In der Zwischenzeit war das Interesse der Presse geweckt worden. Ein Journalist wollte mit Mozart sprechen und fragte ihn, warum er in London war. Mozart antwortete, er sei unsicher, wie er nach London gereist sei, aber nun, da er dort war, würde er sich natürlich eine Einladung von König George erwarten, um im Buckingham Palast Klavier oder Geige zu spielen. Der Journalist lachte und sagte Mozart Bescheid, dass der König nun Charles heiße und dass George, der Enkelsohn des Königs, noch ganz klein sei. Dann fragte der Journalist: „Warum tun Sie so, als wären Sie Mozart?“  Mozart antwortete empört, er sei doch Herr Mozart und könne nicht verstehen, warum er nicht erkannt werde. „So, wenn Sie wirklich Herr Mozart sind, können Sie uns ein Musikstück vorspielen, wenn Sie Ihre Geige mitgebracht haben“. „Natürlich“, erwiderte Mozart und bat Nannerl, ihm seine Geige zu geben. Dann begann er, das Instrument zu spielen. Der Gerichtsaal war plötzlich voller himmlischer Musik. Jeder hörte verzaubert zu.

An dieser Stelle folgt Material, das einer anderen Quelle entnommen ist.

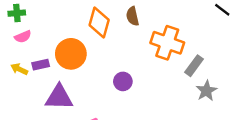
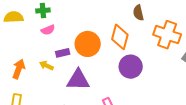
orange diamond: (99, 23) -> (120, 37), moved
yellow arrow: (19, 69) -> (46, 66), moved
purple circle: (123, 81) -> (131, 67), size x1.5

In diesem Moment näherten sich Mozart die beiden Sängerinnen und fragten ihn, warum er so unhöflich gewesen war, ihr Lied zu beschimpfen.  Sie erklärten, dass nächsten Monat eine von ihnen bei der Krönung von König Charles singen sollte. Welche, das hing von der Entscheidung des Richters ab.

Mozart dachte nach. Dann nahm er wieder seine Geige auf und begann auf der Stelle eine Variation des Lieds der Sängerinnen zu komponieren. Beide Sängerinnen waren erstaunt, wieviel besser die Improvisation im Vergleich zu ihrem Lied war. „So“, sagte Mozart, „das sollte keine Überraschung sein. Wenn Sie beide zustimmen, Ihren Streit zu beenden, dann spiele ich gerne meine Geige und trete mit Ihnen zusammen bei der Krönung auf“. Beide Sängerinnen stimmten zu. Die Anwälte informierten den Richter, dass mit der Hilfe des Herrn Mozart ihre Mandantinnen einen Kompromiss vereinbart hatten. Und so geschah es, dass der weltberühmte Komponist und die weltberühmten Sängerinnen für den neuen König Charles spielen und singen konnten. Die Veranstaltung war ein großer Erfolg. Kurz danach verschwand Mozart und bis jetzt hat ihn niemand mehr gesehen.